After last week’s draw with Arsenal, Frank Lampard sighed that he sounded “like a broken record” in the way he was repeating the same thoughts after every match; and indeed he has even been repeating the fact he’s had to repeat himself, saying similar things after games before and since that 2-2 draw.

Given this, and the evident frustration the manager is feeling, changes to the lineup were perhaps to be expected. Clearly Lampard feels that the issues his team are encountering aren’t just going to work themselves out over time, and one can sympathise with the feeling he may have that more drastic action was needed. In those same frustrated flash interviews he’s sighed that there’s “nothing more” he can do with drills on the training pitch to clear that mental blockage.

The issue is that with such a limited squad available, making the decisive changes he made against Leicester represents a big risk. There is a reason that, until now, the alternatives have remained the alternatives, even as the first choice players struggled. You only get to play your cards once, and allowing frustration to dictate when you do so is not a winning strategy.

His decision to drop Kepa, who has been conceding soft goals all season, was a case in point. After more than half a season of patience with the young Spaniard, Lampard dropped him for Willy Caballero. Nobody can say it wasn’t coming – the world record fee paid for the Basque has given him far more protection than a player performing that badly would normally get.

Nevertheless, there is a reason Kepa is a Spain international, and a reason Man City moved on from Willy a good few years ago. Lampard insisted he didn’t blame the keeper’s mad rush from goal for the contributing to the second goal, but then he would say that. Either way, Willy’s  performance hardly radiated confidence in a way to stop there being plenty of speculation in this “winter” break about who will be in goal next time out.

His decision to play Pedro in the front 3 ahead of Willian was made on similar grounds. Along with Kepa’s soft hands, the team’s major issue at the moment is scoring their chances. Presumably, the decision to bring the Spanish winger into the side was an attempt to remedy that, given he’s one of the best finishers in the squad. Lampard had said himself last week, in a tone of bitter frustration, that there was nothing more they could do on the training ground to in that regard, and his desperation to find a solution lead him to this more radical decision to reintroduce a player he has barely given a second glance for 6 months.

But again, in attempting to solve that one flaw he has arguably weakened the rest of the team, removing the eternally divisive but often quite effective Willian from the lineup. In the end, the chances came and went just as they have every week, especially in the first half, and there was still nobody there to take advantage of them.

The lineup decisions the Chelsea manager made on Saturday have been widely read as politically motivated, and there can be no doubt that there is an element of that after a transfer window where not one player arrived to strengthen his squad.
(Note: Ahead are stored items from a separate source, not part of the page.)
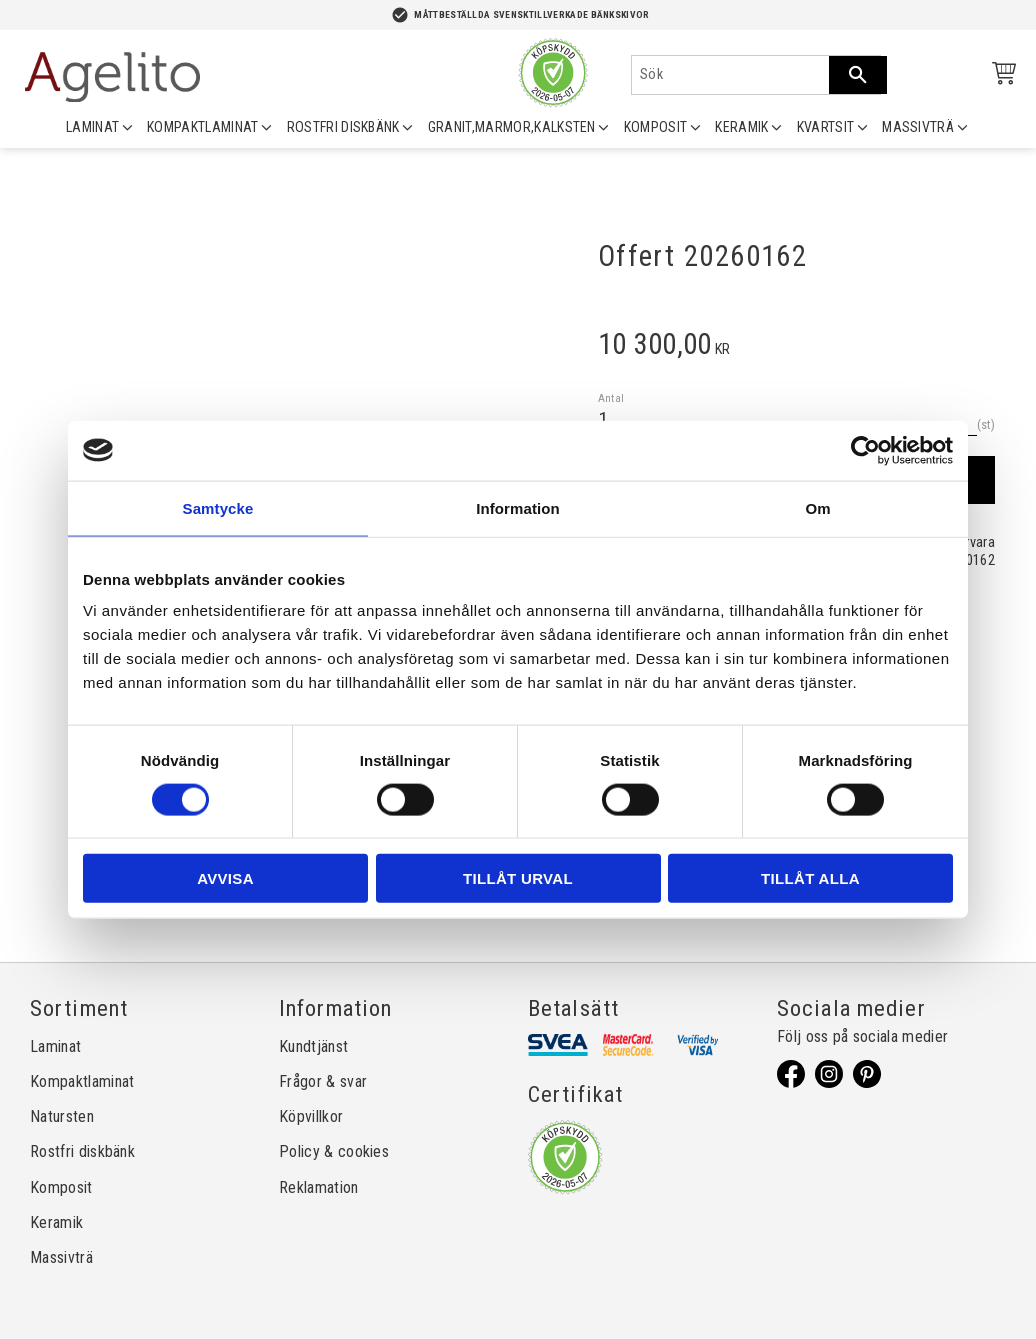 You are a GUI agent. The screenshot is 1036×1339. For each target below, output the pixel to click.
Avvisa (225, 878)
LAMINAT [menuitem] (92, 127)
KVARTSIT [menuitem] (826, 127)
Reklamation (319, 1187)
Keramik (56, 1222)
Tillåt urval (518, 878)
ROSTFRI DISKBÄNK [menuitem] (343, 127)
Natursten (62, 1116)
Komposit (61, 1187)
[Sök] (858, 75)
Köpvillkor (311, 1116)
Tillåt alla (810, 878)
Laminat (55, 1046)
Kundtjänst (313, 1046)
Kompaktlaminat (82, 1081)
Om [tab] (817, 507)
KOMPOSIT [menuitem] (656, 127)
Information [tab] (518, 507)
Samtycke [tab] (218, 507)
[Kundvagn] (1000, 76)
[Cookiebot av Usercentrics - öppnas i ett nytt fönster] (865, 450)
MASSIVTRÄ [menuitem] (918, 127)
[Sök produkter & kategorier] (730, 75)
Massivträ (61, 1257)
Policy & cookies (334, 1151)
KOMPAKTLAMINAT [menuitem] (202, 127)
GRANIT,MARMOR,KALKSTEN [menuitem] (512, 127)
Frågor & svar (323, 1081)
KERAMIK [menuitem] (741, 127)
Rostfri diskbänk (82, 1151) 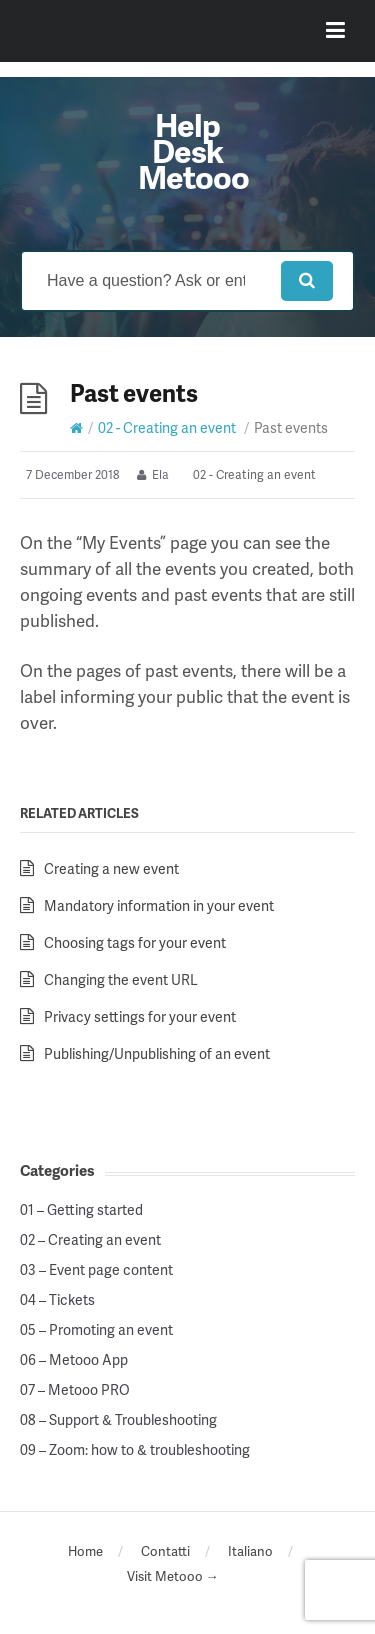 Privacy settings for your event (140, 1016)
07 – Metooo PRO (75, 1390)
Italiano (250, 1551)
However his primary motive was an attempt to fix the flaws that have vexed him in recent months – even if it was perhaps a bad moment to play his hand.

The problem with giving up on Plan A, is that if Plan B doesn’t work either, and you don’t get bought a 23-year-old Plan C from the Bundesliga in January, your only option is to return to A again. And it’s when a manager is forced to second guess themselves in that manner that the doubts really begin to grow.